Task item — Repeat the records below word for word and omit each image.

Data —

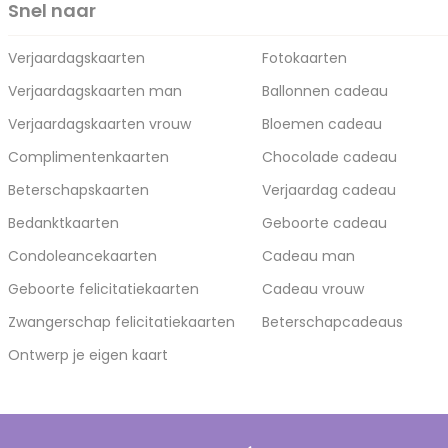
Snel naar
Verjaardagskaarten
Fotokaarten
Verjaardagskaarten man
Ballonnen cadeau
Verjaardagskaarten vrouw
Bloemen cadeau
Complimentenkaarten
Chocolade cadeau
Beterschapskaarten
Verjaardag cadeau
Bedanktkaarten
Geboorte cadeau
Condoleancekaarten
Cadeau man
Geboorte felicitatiekaarten
Cadeau vrouw
Zwangerschap felicitatiekaarten
Beterschapcadeaus
Ontwerp je eigen kaart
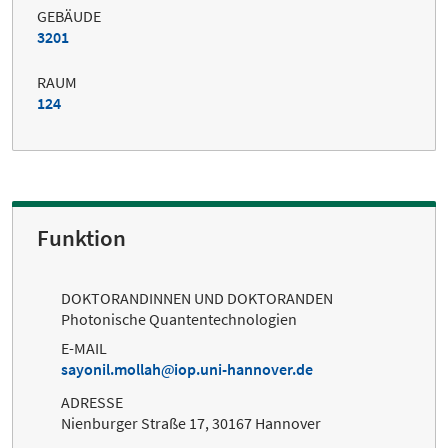
GEBÄUDE
3201
RAUM
124
Funktion
DOKTORANDINNEN UND DOKTORANDEN
Photonische Quantentechnologien
E-MAIL
sayonil.mollah
iop.uni-hannover.de
ADRESSE
Nienburger Straße 17, 30167 Hannover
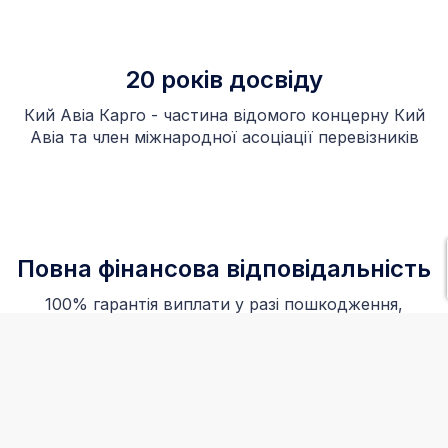
20 років досвіду
Кий Авіа Карго - частина відомого концерну Кий
Авіа та член міжнародної асоціації перевізників
Повна фінансова відповідальність
100% гарантія виплати у разі пошкодження,
загибелі або втрати вантажу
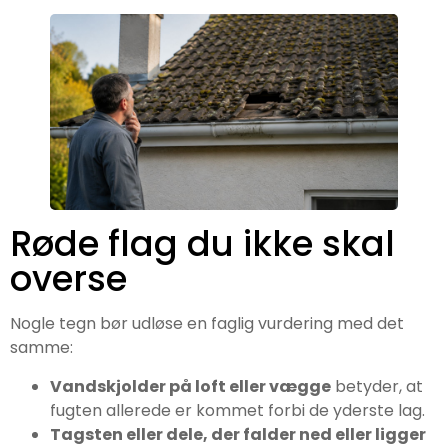
Røde flag du ikke skal
overse
Nogle tegn bør udløse en faglig vurdering med det
samme:
Vandskjolder på loft eller vægge
betyder, at
fugten allerede er kommet forbi de yderste lag.
Tagsten eller dele, der falder ned eller ligger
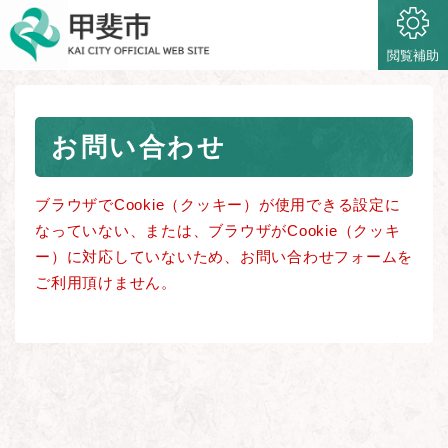
ペ
メニューを飛ばして本文へ
ー
ジ
閲覧補助
の
先
頭
本
で
お問い合わせ
文
す
。
ブラウザでCookie（クッキー）が使用できる設定に
なっていない、または、ブラウザがCookie（クッキ
ー）に対応していないため、お問い合わせフォームを
ご利用頂けません。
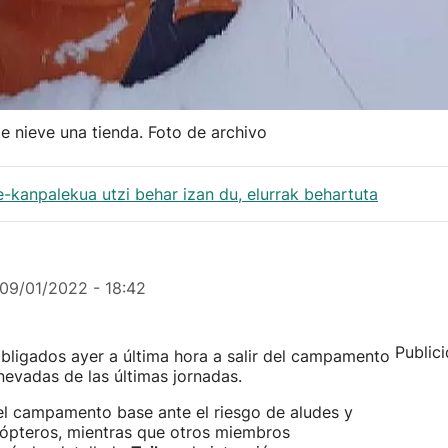
de nieve una tienda. Foto de archivo
kanpalekua utzi behar izan du, elurrak behartuta
09/01/2022 - 18:42
Public
bligados ayer a última hora a salir del campamento
nevadas de las últimas jornadas.
el campamento base ante el riesgo de aludes y
cópteros, mientras que otros miembros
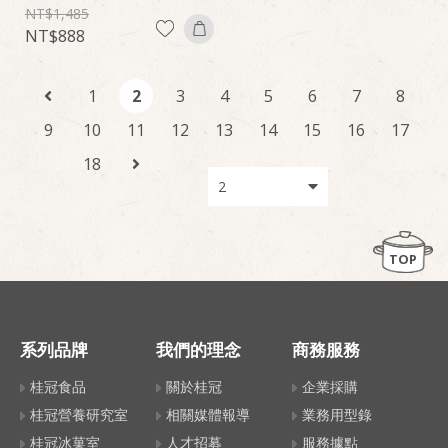
1,485
888
1
2
3
4
5
6
7
8
9
10
11
12
13
14
15
16
17
18
TOP
系列品牌
我們的理念
商務服務
桂冠食品
關於桂冠
企業採購
桂冠營養研究室
相關媒體報導
業務用型錄
桂冠冰菓室
人才招募
服務據點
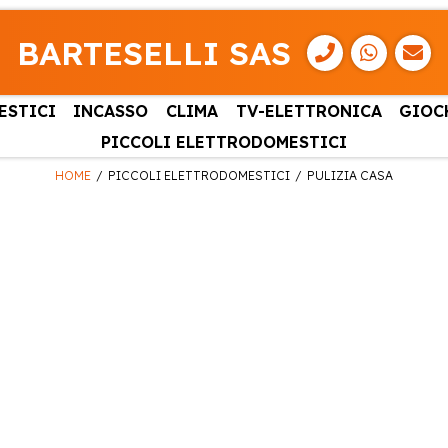
BARTESELLI SAS
ESTICI
INCASSO
CLIMA
TV-ELETTRONICA
GIOC
PICCOLI ELETTRODOMESTICI
HOME
PICCOLI ELETTRODOMESTICI
PULIZIA CASA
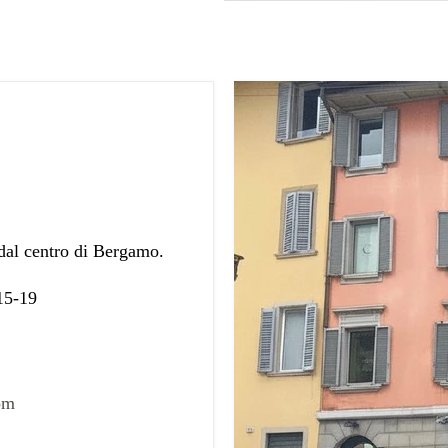
 dal centro di Bergamo.
 15-19
om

Solution for this task —
Snel naar
Verjaardagskaarten
Fotokaarten
Verjaardagskaarten man
Ballonnen cadeau
Verjaardagskaarten vrouw
Bloemen cadeau
Complimentenkaarten
Chocolade cadeau
Beterschapskaarten
Verjaardag cadeau
Bedanktkaarten
Geboorte cadeau
Condoleancekaarten
Cadeau man
Geboorte felicitatiekaarten
Cadeau vrouw
Zwangerschap felicitatiekaarten
Beterschapcadeaus
Ontwerp je eigen kaart
GEBÄUDE
3201
RAUM
124
Funktion
DOKTORANDINNEN UND DOKTORANDEN
Photonische Quantentechnologien
E-MAIL
sayonil.mollah
iop.uni-hannover.de
ADRESSE
Nienburger Straße 17, 30167 Hannover
20 років досвіду
Кий Авіа Карго - частина відомого концерну Кий
Авіа та член міжнародної асоціації перевізників
Повна фінансова відповідальність
100% гарантія виплати у разі пошкодження,
загибелі або втрати вантажу
Røde flag du ikke skal
overse
Nogle tegn bør udløse en faglig vurdering med det
samme:
Vandskjolder på loft eller vægge
betyder, at
fugten allerede er kommet forbi de yderste lag.
Tagsten eller dele, der falder ned eller ligger
ペ
メニューを飛ばして本文へ
ー
ジ
閲覧補助
の
先
頭
本
で
お問い合わせ
文
す
。
ブラウザでCookie（クッキー）が使用できる設定に
なっていない、または、ブラウザがCookie（クッキ
ー）に対応していないため、お問い合わせフォームを
ご利用頂けません。
de nieve una tienda. Foto de archivo
kanpalekua utzi behar izan du, elurrak behartuta
09/01/2022 - 18:42
Public
bligados ayer a última hora a salir del campamento
nevadas de las últimas jornadas.
el campamento base ante el riesgo de aludes y
cópteros, mientras que otros miembros
1,485
888
1
2
3
4
5
6
7
8
9
10
11
12
13
14
15
16
17
18
TOP
系列品牌
我們的理念
商務服務
桂冠食品
關於桂冠
企業採購
桂冠營養研究室
相關媒體報導
業務用型錄
桂冠冰菓室
人才招募
服務據點
BARTESELLI SAS
ESTICI
INCASSO
CLIMA
TV-ELETTRONICA
GIOC
PICCOLI ELETTRODOMESTICI
HOME
PICCOLI ELETTRODOMESTICI
PULIZIA CASA
 dal centro di Bergamo.
 15-19
om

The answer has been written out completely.